Il s’agit d’un véritable réquisitoire de Franklin Foer, l’éditeur du prestigieux magazine américain New Republic. L’objet de sa haine et de sa crainte, il n’y a pas d’autres mots, est Amazon. Une firme devenue tellement puissante et dominatrice que pour lui elle cannibalise l’économie et fait peser une menace presque totalitaire sur les modes de vie et l’accès à la culture et aux idées. Pas moins que cela.  

Pour Franklin Foer, Amazon s’est lancé il y a une vingtaine d'années avec pour ambition proclamée de créer une librairie aussi large que la mythique grande bibliothèque d’Alexandrie. «Mais rapidement cette ambition est apparue trop limitée… Amazon pourra bientôt faire apparaître à la seconde le texte complet de n’importe quel livre sur un téléphone. Ces entrepôts sont remplis d’un catalogue intégral de toutes les choses qui satisfont les besoins humains, à la fois basiques et ésotériques – juste à un clic, livrés avec une rapidité incroyable et aussi bon marché que le permet le capitalisme.»

Ce qui fascine et effraye l’éditeur de New Republic, c’est qu’Amazon n’a cessé de peaufiner et d’améliorer son système «avec des centres logistiques qui permettent la livraison toujours plus rapides des paquets, des technologies capables de deviner nos besoins et nos envies et de nous suggérer nos prochains achats... Acheter sur Amazon est devenu tellement enraciné dans la vie américaine moderne que cela est proche d’une habitude irréfléchie et cette société a atteint un tel degré de domination qu’il mérite une ancienne qualification: monopole».

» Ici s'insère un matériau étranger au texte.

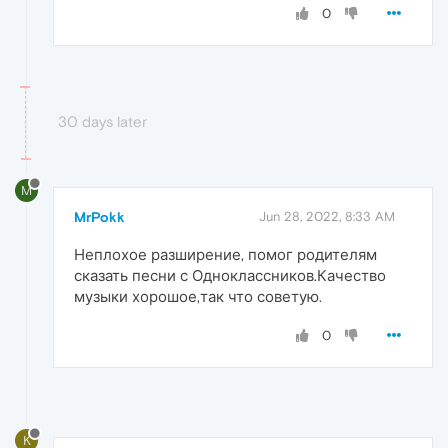
0
30 days later
M
MrPokk
Jun 28, 2022, 8:33 AM
Неплохое разширение, помог родителям
сказать песни с Одноклассников.Качество
музыки хорошое,так что советую.
0
K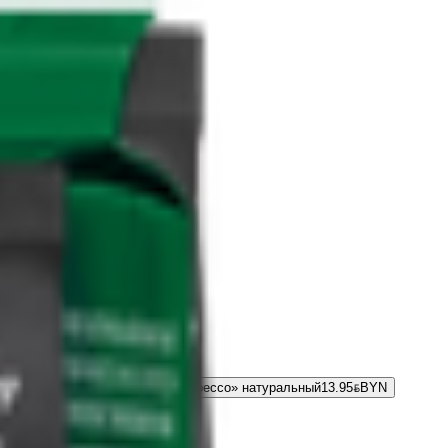
е молотый «BARISTA MIO Экспрессо» натуральный
13.95
BYN
BYN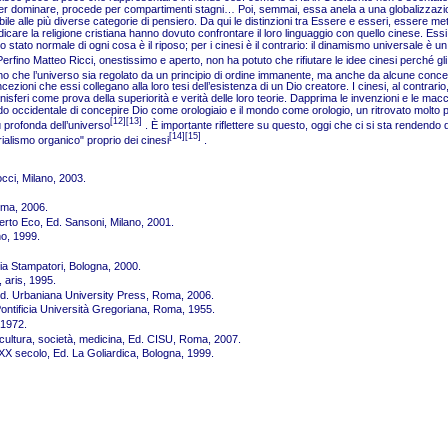
de per dominare, procede per compartimenti stagni… Poi, semmai, essa anela a una globalizzazi
 alle più diverse categorie di pensiero. Da qui le distinzioni tra Essere e esseri, essere metafis
dicare la religione cristiana hanno dovuto confrontare il loro linguaggio con quello cinese. Essi 
lo stato normale di ogni cosa è il riposo; per i cinesi è il contrario: il dinamismo universale è 
 Perfino Matteo Ricci, onestissimo e aperto, non ha potuto che rifiutare le idee cinesi perché g
aginano che l’universo sia regolato da un principio di ordine immanente, ma anche da alcune co
ncezioni che essi collegano alla loro tesi dell’esistenza di un Dio creatore. I cinesi, al contra
anisferi come prova della superiorità e verità delle loro teorie. Dapprima le invenzioni e le mac
occidentale di concepire Dio come orologiaio e il mondo come orologio, un ritrovato molto prat
[12][13]
ù profonda dell’universo
. È importante riflettere su questo, oggi che ci si sta rendendo
[14][15]
rialismo organico" proprio dei cinesi
.
occi, Milano, 2003.
Roma, 2006.
berto Eco, Ed. Sansoni, Milano, 2001.
no, 1999.
ia Stampatori, Bologna, 2000.
 aris, 1995.
”, Ed. Urbaniana University Press, Roma, 2006.
ontificia Università Gregoriana, Roma, 1955.
 1972.
a, cultura, società, medicina, Ed. CISU, Roma, 2007.
el XX secolo, Ed. La Goliardica, Bologna, 1999.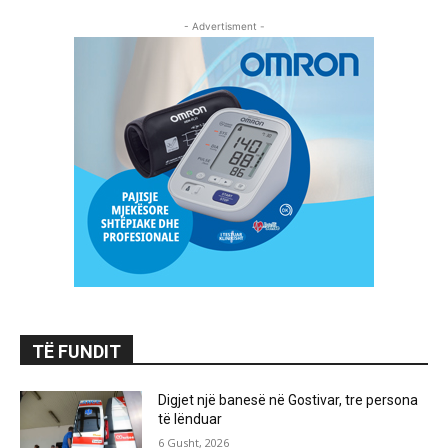
- Advertisment -
TË FUNDIT
Digjet një banesë në Gostivar, tre persona
të lënduar
6 Gusht, 2026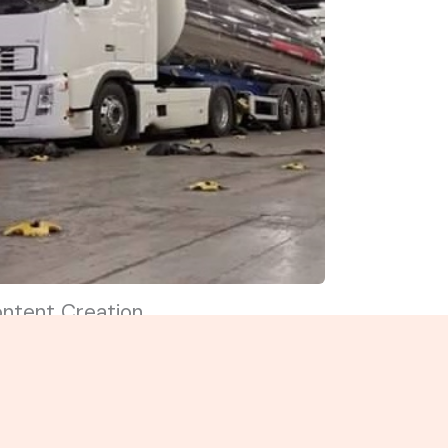
ntent Creation
cus on how you can help and
nefit your user. Use simple words
 avoid confusion.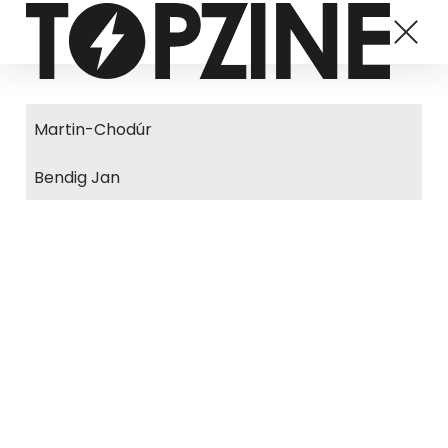
Martin-Chodúr
Bendig Jan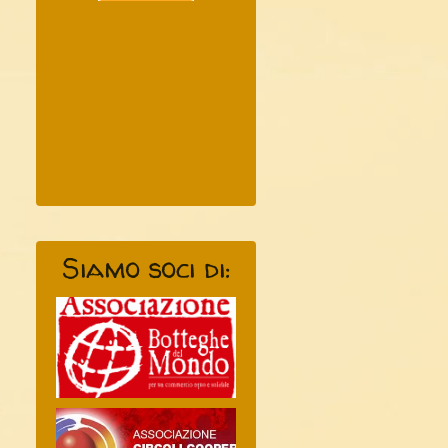
Siamo soci di: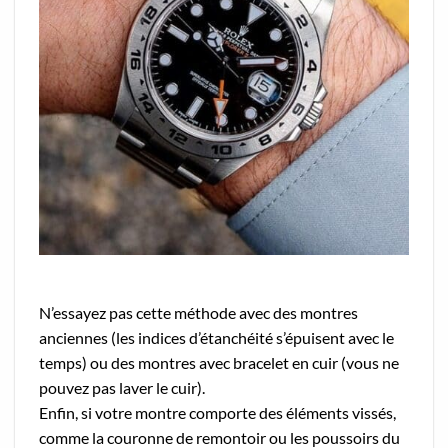
N’essayez pas cette méthode avec des montres
anciennes (les indices d’étanchéité s’épuisent avec le
temps) ou des montres avec bracelet en cuir (vous ne
pouvez pas laver le cuir).
Enfin, si votre montre comporte des éléments vissés,
comme la couronne de remontoir ou les poussoirs du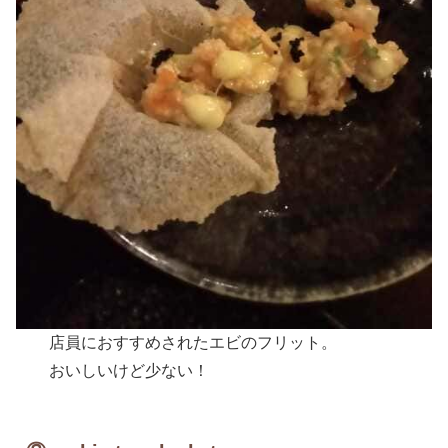
店員におすすめされたエビのフリット。
おいしいけど少ない！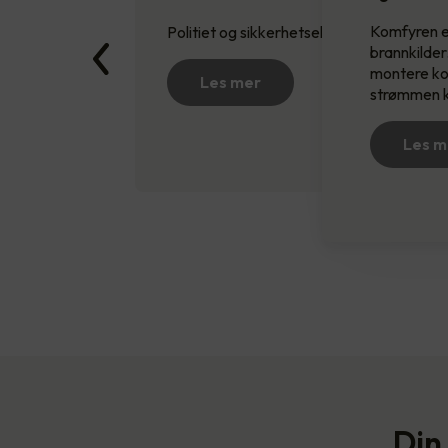
Komfyren e
Politiet og sikkerhetseksperter har gjen
brannkilder
montere kom
Les mer
strømmen ku
Les m
Din 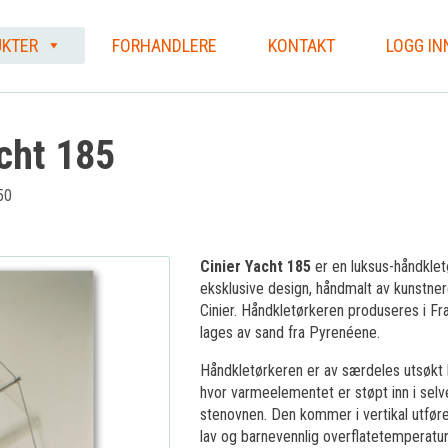
KTER
FORHANDLERE
KONTAKT
LOGG IN
cht 185
50
Cinier Yacht 185
er en luksus-håndklet
eksklusive design, håndmalt av kunstne
Cinier. Håndkletørkeren produseres i Fr
lages av sand fra Pyrenéene.
Håndkletørkeren er av særdeles utsøkt k
hvor varmeelementet er støpt inn i selv
stenovnen. Den kommer i vertikal utføre
lav og barnevennlig overflatetemperatu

Franklin Foer dénonce le sillage de destructions qu’a laissé Amazon dans sa poursuite du gigantisme. «Concurrents laminés, fournisseurs pressurés – parfois de façon nécessaire et parfois de façon très inquiétante. Et dans sa confrontation avec l’éditeur Hachette, Amazon est entré dans une phase d’agression sans précédent…».

Comme le montre cet article de Forbes, Amazon utilise son quasi-monopole pour sérieusement affecter la vente et la livraison des livres d’Hachette qui refuse d’accepter les tarifs effondrés que demande Amazon. On n’est pas loin de l’abus de position dominante.

Une situation d’autant plus inquiétante que non seulement Amazon a aujourd’hui un pouvoir économique considérable, mais aussi une influence de plus en plus grande sur la vie intellectuelle notamment aux Etats-Unis. Selon une étude réalisée par le Codex Group et publiée en mars, Amazon contrôle 67% du marché du livre électronique américain et 41% de la vente des livres neufs à la fois papier et électronique.

Pour Franklin Foer, il n’y a plus qu’une seule solution briser par une action publique utilisant les lois antitrust le monopole d’Amazon tout comme en 1911 la compagnie pétrolière américaine Standard Oil avait été divisée en 34 entités.

«Mais nous devons d’abord réaliser que nous sommes complices d’Amazon. Nous avons tous été séduits par les remises importantes, les livraisons automatiques mensuelles de couches, les films gratuits, les paquets cadeaux, les livraisons gratuites en deux jours, la possibilité d’acheter des chaussures ou des livres ou des haricots ou du papier toilette au même endroit…» écrit Franklin Foer.